YA326502 - Yet Another 32-bit 6502 (but a bit different!)

Let's talk about anything related to the 6502 microprocessor.
User avatar
BigEd
Posts: 11463
Joined: 11 Dec 2008
Location: England
Contact:

Re: YA326502 - Yet Another 32-bit 6502 (but a bit different!

Post by BigEd »

I apologise: I am very sensitive to anything which looks like demotivating comments. (It might be that if one asked 'is anyone interested' instead of 'what do people think' one will get different responses.)

About assembly programming: there are those who rather enjoy programming ARM. It has a familiarity if you come from the land of 6502. And we found the same with our simple regular OPC processors: it was even fairly easily to transliterate from 6502, and then optimise.
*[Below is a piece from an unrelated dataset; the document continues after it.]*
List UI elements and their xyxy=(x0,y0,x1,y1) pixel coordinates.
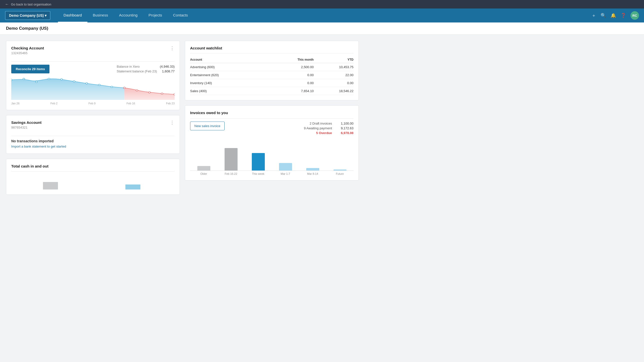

See for example this post:
https://anycpu.org/forum/viewtopic.php?p=2654#p2654
Chromatix
Posts: 1462
Joined: 21 May 2018

Re: YA326502 - Yet Another 32-bit 6502 (but a bit different!

Post by Chromatix »

I think ARM is a rather nice CPU to hand-code assembly for. However the systems it ends up in are usually not as amenable to homebrewing device drivers as the 65xx family. Maybe if someone made a hardware clone of the Archimedes…
User avatar
BigDumbDinosaur
Posts: 9425
Joined: 28 May 2009
Location: Midwestern USA (JB Pritzker’s dystopia)
Contact:

Re: YA326502 - Yet Another 32-bit 6502 (but a bit different!

Post by BigDumbDinosaur »

rpiguy2 wrote:
Insofar as why take 6502 all the way to 32-bits and why not use ARM or AVR32 or some other established architecture I think the only answer, which is admittedly very subjective, is that a lot of people simply don't like programming in assembly on these platforms as much as they enjoy programming assembly on simpler processors. Granted if you are going for a 32-bit micro controller chances are you won't be working in assembly anyway, so the target audience would be very, very narrow indeed.
I seem to recall at one time the point was brought up that a 32-bit 6502 wouldn't be a 6502 as we know it. Consider that the 65C816 in native mode is less a 6502 than one might think. In particular, the data bus is a bit of a kludge, since it is used to emit bits 16-23 of the address during Ø2 low, followed by data during Ø2 high. Also, a 16-bit load or store involves two address bus cycles paired with two data bus cycles, which can create timing "gotchas" a system built around the 6502 would never encounter. Furthermore, programming the '816 in native mode requires a different way of thinking due to the uniqueness of new instructions and their effects on the registers, differing behaviors with 16-bit registers vs. 8-bit registers, different hardware vectors, the concept of a movable zero page, etc. It's almost a Jekyll and Hyde dichotomy when you think about it.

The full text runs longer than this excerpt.